===== Listed entries

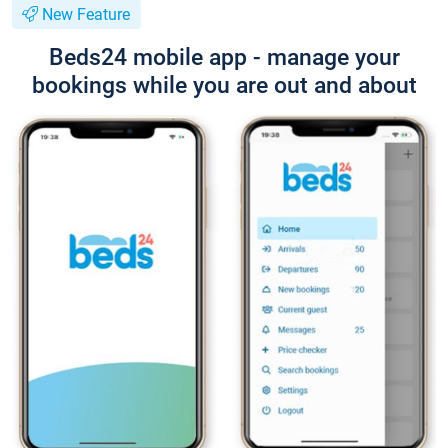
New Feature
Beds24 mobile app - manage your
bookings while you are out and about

==========
===== Listed entries

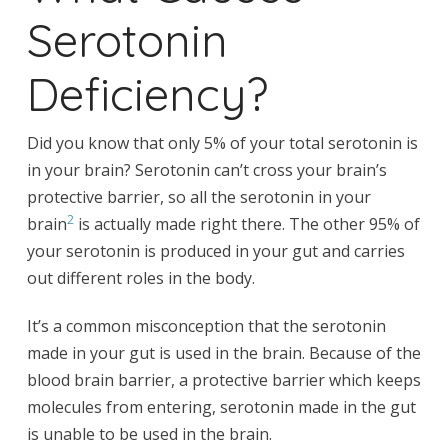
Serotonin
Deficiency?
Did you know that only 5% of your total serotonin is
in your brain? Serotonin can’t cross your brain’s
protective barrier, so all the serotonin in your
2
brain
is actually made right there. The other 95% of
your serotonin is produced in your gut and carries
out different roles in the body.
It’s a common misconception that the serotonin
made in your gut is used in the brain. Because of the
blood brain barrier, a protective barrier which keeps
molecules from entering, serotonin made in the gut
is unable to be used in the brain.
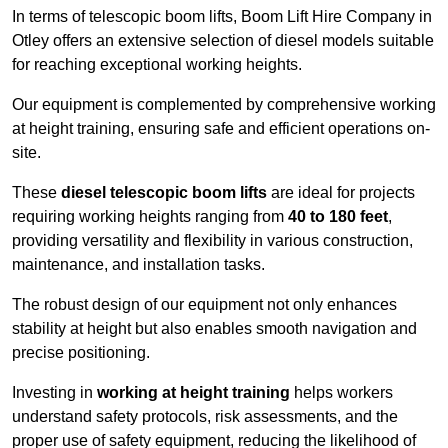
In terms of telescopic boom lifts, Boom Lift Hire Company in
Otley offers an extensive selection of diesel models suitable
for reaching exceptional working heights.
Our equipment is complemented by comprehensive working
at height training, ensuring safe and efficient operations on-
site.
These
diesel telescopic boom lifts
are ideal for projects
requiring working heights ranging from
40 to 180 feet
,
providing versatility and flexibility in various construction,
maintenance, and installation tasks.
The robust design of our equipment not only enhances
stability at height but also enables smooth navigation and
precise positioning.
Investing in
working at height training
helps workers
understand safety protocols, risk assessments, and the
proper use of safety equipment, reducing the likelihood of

==========

● **The task**: The lines of the records that contain the string "training" should be located and copied.

● **Answer to this problem**:
at height training, ensuring safe and efficient operations on-
working at height training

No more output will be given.